County Manager Tom Sullivan said Tuesday the step, intended to bring permit fees in line with the building department’s revenues and costs, reflects rising permit valuations from new construction since the local economy turned the corner on the Great Recession.
“I recommended the decrease last year when I was responsible for the Building Department” on an interim basis before the hiring of Ben Grush in October 2014 to be the new building official, Sullivan said. “I felt we were taking in more revenue than we needed to have a solid reserve fund.”
Building permit fees are based on the valuation of the building described in the permit application. It’s not the same as retail value. The 10 percent drop in fees represents a modest savings on a modest $400,000 residential project in the city. That’s because the 10 percent is applied to building department fees only, which represent a fraction of the total collected when a building permit is issued.

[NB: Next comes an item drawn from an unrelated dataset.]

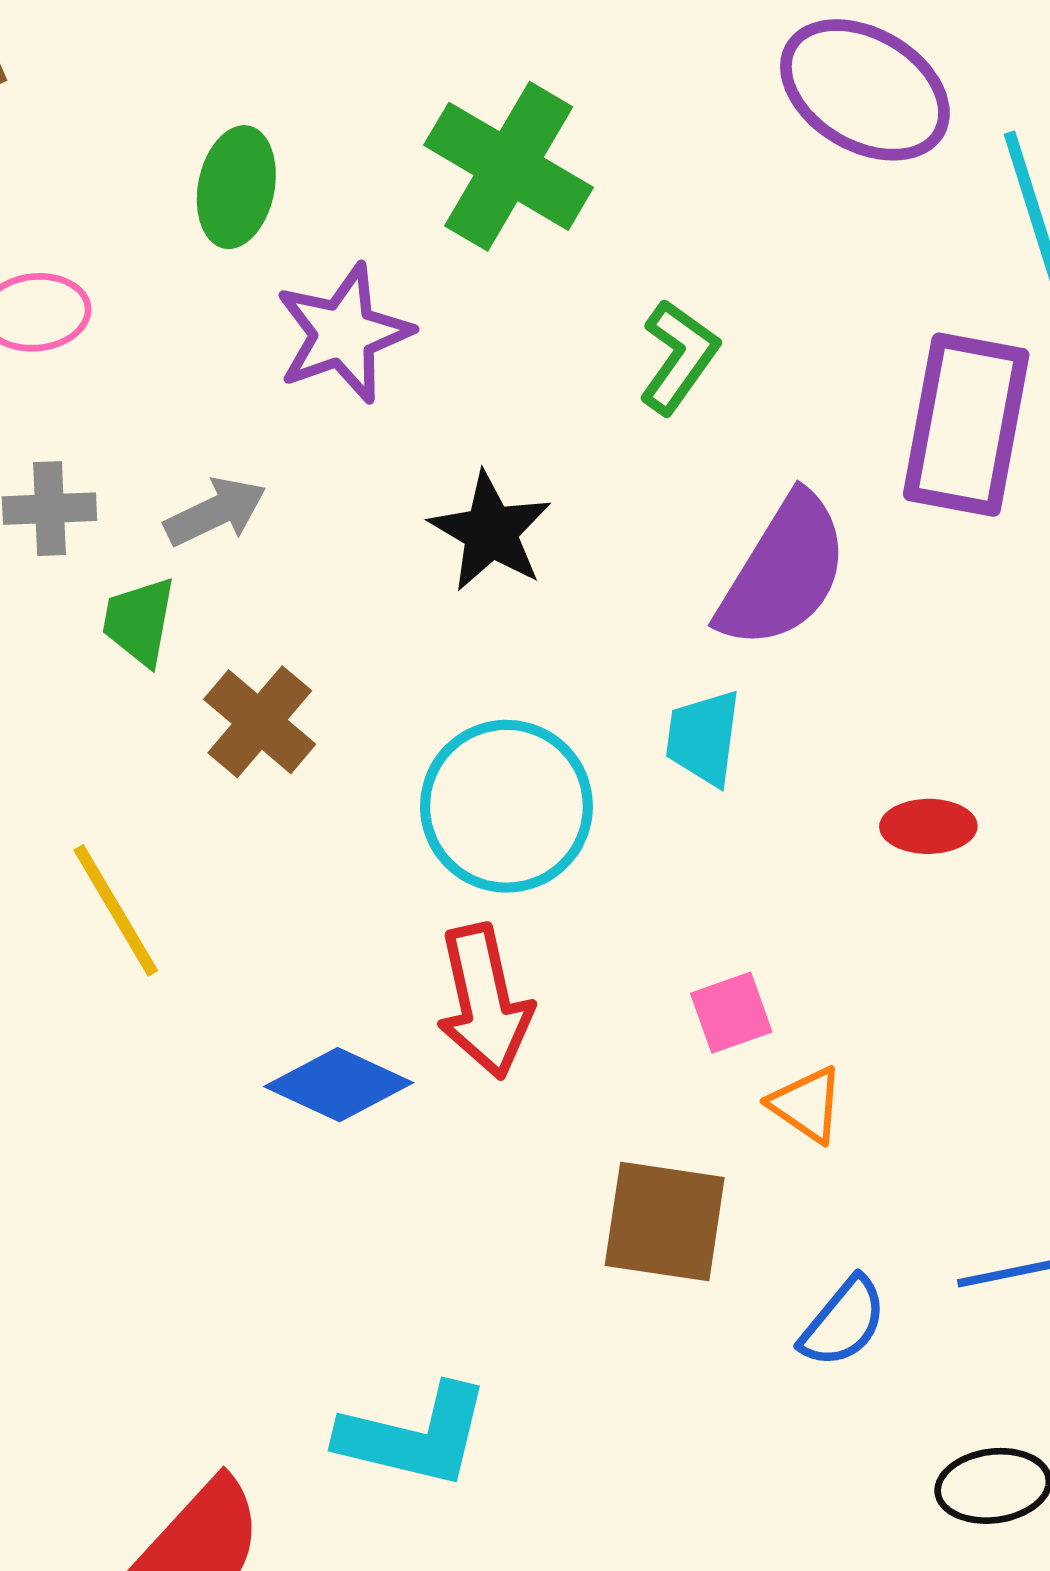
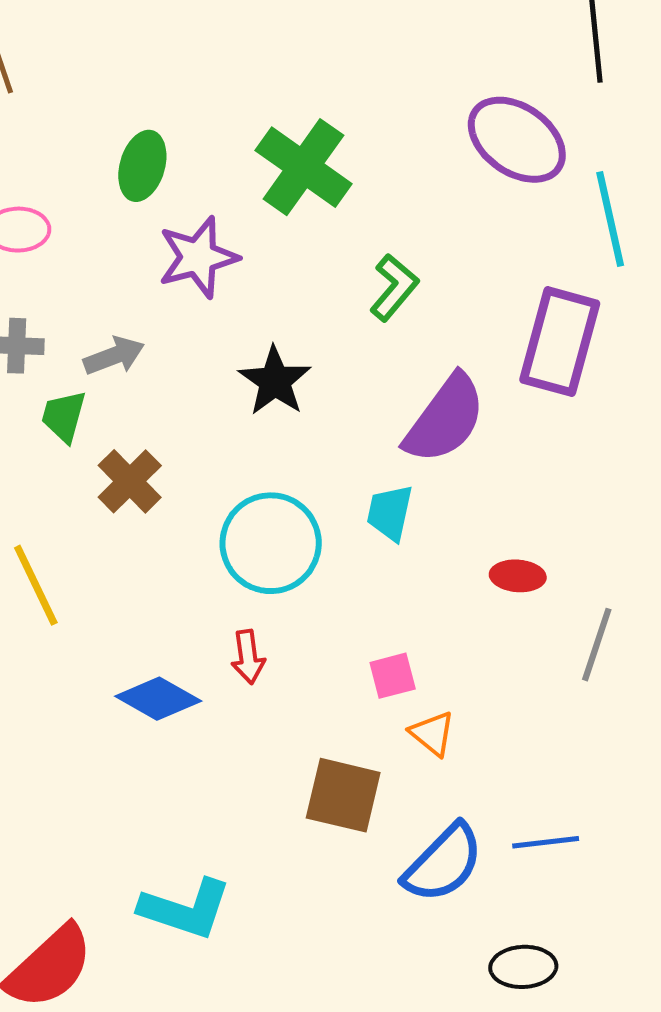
red arrow: (484, 1001) -> (248, 657), size x0.6
blue semicircle: (843, 1322) -> (443, 863), size x1.5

Grush said Tuesday that the county’s combined permit and plan review fees represent about 25 percent of the total fees collected by various governments when a building permit is issued, including building use tax (sales tax on building materials) and other fees collected by the city.

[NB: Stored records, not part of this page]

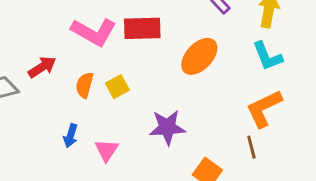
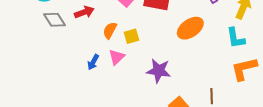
orange L-shape: (264, 109) -> (244, 69), moved
pink triangle: (107, 150) -> (117, 57), moved

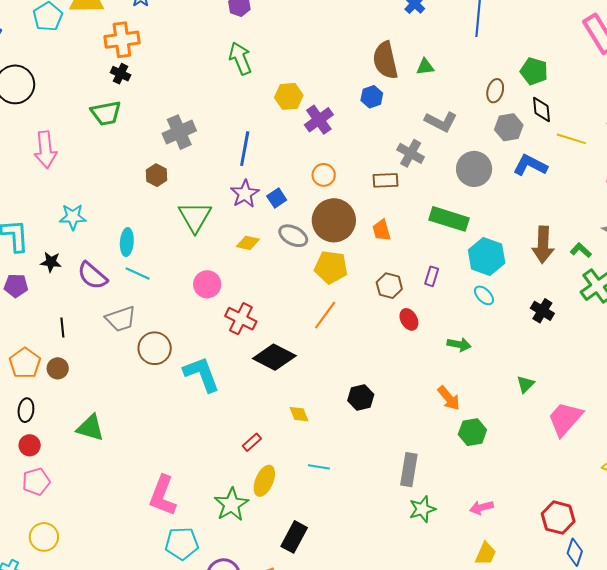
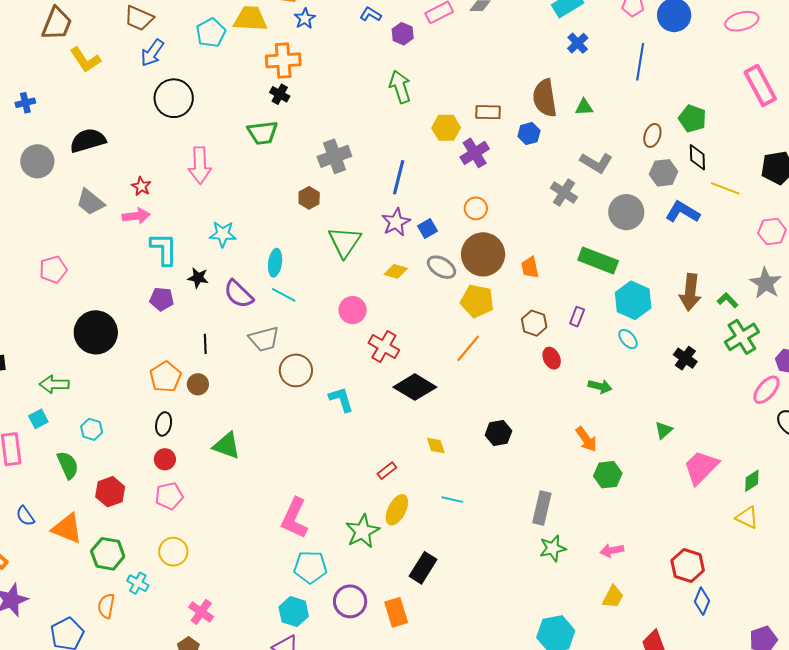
brown rectangle: (385, 180) -> (488, 112), moved
cyan L-shape: (202, 374) -> (341, 399), size x0.7

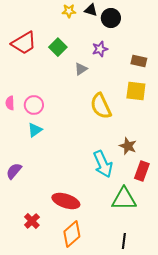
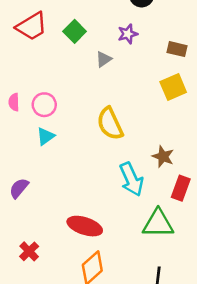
yellow square: (136, 91) -> (173, 87), turned -30
yellow semicircle: (101, 106) -> (110, 124), moved
red cross: (32, 221) -> (29, 251), moved

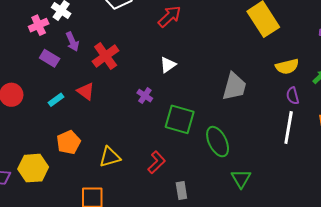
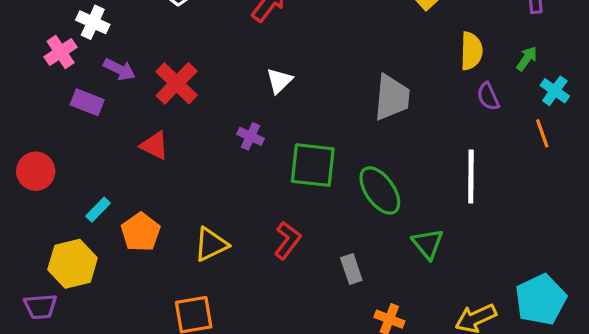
purple arrow: (72, 42) -> (119, 69), turned -30
yellow semicircle: (287, 67) -> (471, 51), turned -65
cyan rectangle: (56, 100) -> (98, 210), moved
white line: (289, 128) -> (471, 176), moved
yellow hexagon: (33, 168) -> (73, 264), moved
gray rectangle: (181, 191) -> (351, 269), moved

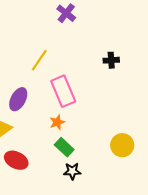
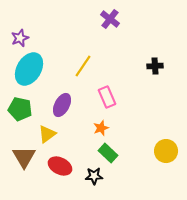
pink rectangle: (63, 91) -> (107, 97), size x0.7
black star: (72, 171) -> (94, 176), moved

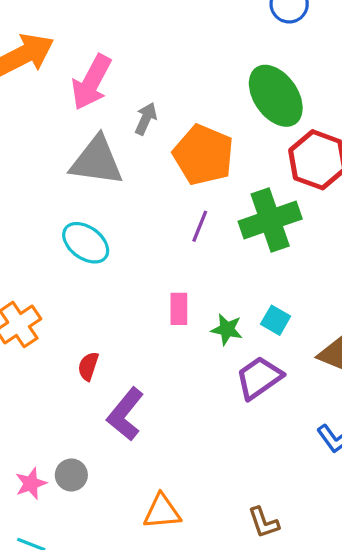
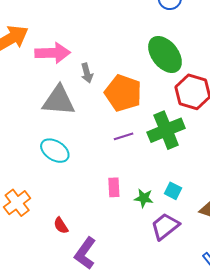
pink arrow: (91, 82) -> (53, 53), turned -116
gray arrow: (146, 119) -> (87, 73), turned 144
purple line: (200, 226) -> (124, 136), turned 54
red semicircle: (88, 366) -> (61, 226), turned -48

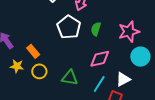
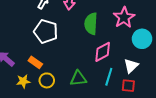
white pentagon: (69, 27) -> (46, 31), moved
green semicircle: (96, 29) -> (91, 24), size x1.5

So, for that residential project in the city valued at $400,000, the building department’s permit fee prior to Sept. 1 would have been $2,673, and as of Sept. 1, that fee will drop to $2,450.
Similarly, the building department’s plan review fee was $1,738 on that same project and will now be $1,592. However, the total fees collected on the same house would have been about $17,011 prior to Sept. 1 and $16,642 after.
For a $3 million commercial building project in the city, the building department permit fee only would have been $12,908 prior to Sept. 1 and will be $11,813. The building department plan review fee would have been $8,390 and will be $7,678. But the total permit fee would have been $146,549 before Sept. 1 and would now be $144,742.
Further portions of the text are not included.